No Vale do Taquari, todos os 65 leitos de UTI para covid-19 distribuídos em quatro cidades estão ocupados. É a primeira vez que isso acontece desde o início da pandemia. O Hospital Bruno Born, de Lajeado, divulgou um vídeo sobre a situação de ocupação de leitos e apresentou um plano de contingência para a situação de calamidade.
— Nos últimos dias, nas últimas semanas, o nosso atendimento cresceu em 200%. A nossa internação clínica, em 220%. É o momento mais crítico que o hospital vem passando — alerta Cristiano Dickel, diretor-executivo do hospital.
Já a prefeitura de Lajeado, além de um novo decreto publicado na terça-feira (23), divulgou medidas complementares para tentar frear a contaminação. Entre elas está a intensificação do monitoramento de casos ativos na cidade, para conferir se as pessoas com o vírus estão cumprindo o isolamento.
Alta na ocupação de leitos clínicos preocupa
Além da lotação das UTIs, que não para de subir no Rio Grande do Sul, outra preocupação dos hospitais é o aumento da ocupação de leitos clínicos. Para especialistas, isso pode indicar uma sobrecarga ainda maior das UTIs, que já estão no limite em muitas regiões do Estado. Na manhã desta quarta, havia 2.327 pacientes internados com covid-19 e 709 com suspeita da doença em leitos clínicos no Estado: um aumento de 40% na comparação com a quarta-feira da semana passada (17).
— Especialmente nesta pandemia, em que muitos pacientes que chegam até com sintomas leves acabam evoluindo para cuidados que necessitam de tratamento intensivo, isso é preocupante — explica o diretor médico da Santa Casa de Porto Alegre, Antônio Kalil.

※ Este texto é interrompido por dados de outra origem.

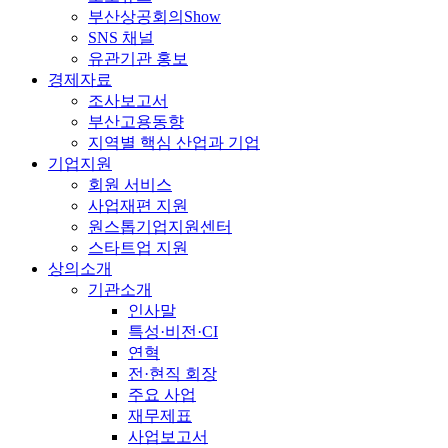
부산상공회의Show
SNS 채널
유관기관 홍보
경제자료
조사보고서
부산고용동향
지역별 핵심 산업과 기업
기업지원
회원 서비스
사업재편 지원
원스톱기업지원센터
스타트업 지원
상의소개
기관소개
인사말
특성·비전·CI
연혁
전·현직 회장
주요 사업
재무제표
사업보고서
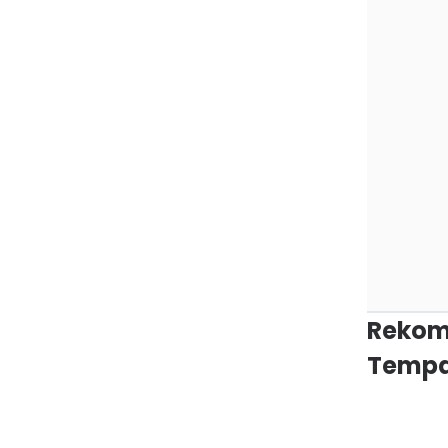
Rekom
Tempa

Os profissionais da saúde explicam que as UTIs são as unidades mais cruciais no tratamento dos casos graves, mas setores de emergência e leitos clínicos também necessitam de atenção: quando há sobrecarga nessas áreas, o reflexo é sentido nas UTIs. Uma das primeiras medidas adotadas por hospitais em situações como essa é restringir o atendimento para contemplar apenas os casos mais graves.
— O hospital só restringe o atendimento quando não tem condições de atender os que estão dentro nem de continuar recebendo pacientes — diz o diretor-presidente do Grupo Hospitalar Conceição (GHC), Cláudio Oliveira.
Nos hospitais, depois do atendimento na emergência, o paciente pode ser internado em um leito clínico. Se evoluir para um caso mais grave, tende a ser encaminhado para a UTI. Ou seja, quanto maior o número de internados em leitos clínicos, maior é o temor de superlotação das UTIs.
Com isso, aumenta a chance de um paciente precisar de UTI por conta da agressividade da doença, somando aos que já estão sendo atendidos nessas unidades. O resultado é a superlotação.
— Uma unidade de internação lotada é sinal de que a médio prazo, até a curto prazo, nós vamos ter um aumento na ocupação de UTIs — informa Kalil.
Para evitar esse efeito cascata, os especialistas alertam que é preciso tomar muito cuidado também fora dos hospitais para barrar o avanço da doença: somente limitando a contaminação será possível diminuir os índices de lotação dos hospitais no Estado.